**Directions**
Somewhere below are a line with "Nutzerverhalten), für personalisierte" and a later line with "verbessern oder zur". Output exactly those lines and all lines between them.

Start of Provided records

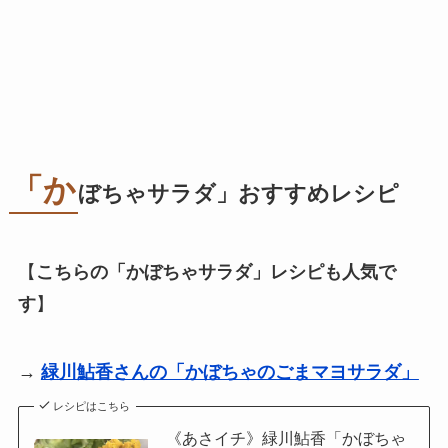
「か
ぼちゃサラダ」おすすめレシピ
【
こちらの「かぼちゃサラダ」レシピも人気で
す
】
→
緑川鮎香さんの「かぼちゃのごまマヨサラダ」
レシピはこちら
《あさイチ》緑川鮎香「かぼちゃ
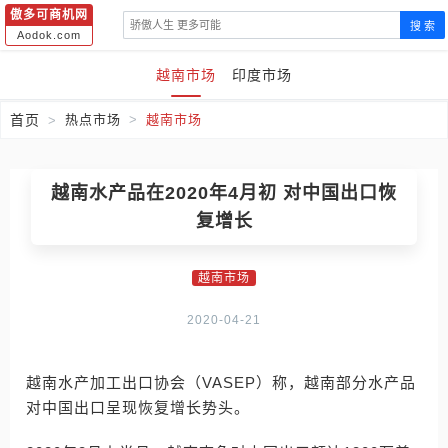
傲多可商机网
搜 索
Aodok.com
越南市场
印度市场
首页
热点市场
越南市场
越南水产品在2020年4月初 对中国出口恢
复增长
越南市场
2020-04-21
越南水产加工出口协会（VASEP）称，越南部分水产品
对中国出口呈现恢复增长势头。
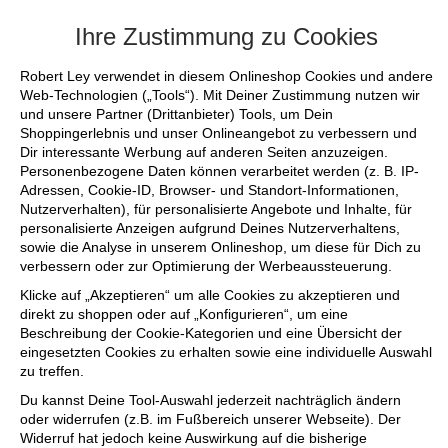
+++ FINAL SALE bis zu 50% reduziert - s
Ihre Zustimmung zu Cookies
Robert Ley verwendet in diesem Onlineshop Cookies und andere
Web-Technologien („Tools“). Mit Deiner Zustimmung nutzen wir
und unsere Partner (Drittanbieter) Tools, um Dein
Shoppingerlebnis und unser Onlineangebot zu verbessern und
Dir interessante Werbung auf anderen Seiten anzuzeigen.
Personenbezogene Daten können verarbeitet werden (z. B. IP-
Adressen, Cookie-ID, Browser- und Standort-Informationen,
Nutzerverhalten), für personalisierte Angebote und Inhalte, für
personalisierte Anzeigen aufgrund Deines Nutzerverhaltens,
sowie die Analyse in unserem Onlineshop, um diese für Dich zu
verbessern oder zur Optimierung der Werbeaussteuerung.
Klicke auf „Akzeptieren“ um alle Cookies zu akzeptieren und
direkt zu shoppen oder auf „Konfigurieren“, um eine
Beschreibung der Cookie-Kategorien und eine Übersicht der
eingesetzten Cookies zu erhalten sowie eine individuelle Auswahl
zu treffen.
Du kannst Deine Tool-Auswahl jederzeit nachträglich ändern
oder widerrufen (z.B. im Fußbereich unserer Webseite). Der
Widerruf hat jedoch keine Auswirkung auf die bisherige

End of Provided records

**Answer to this exercise**
Nutzerverhalten), für personalisierte Angebote und Inhalte, für
personalisierte Anzeigen aufgrund Deines Nutzerverhaltens,
sowie die Analyse in unserem Onlineshop, um diese für Dich zu
verbessern oder zur Optimierung der Werbeaussteuerung.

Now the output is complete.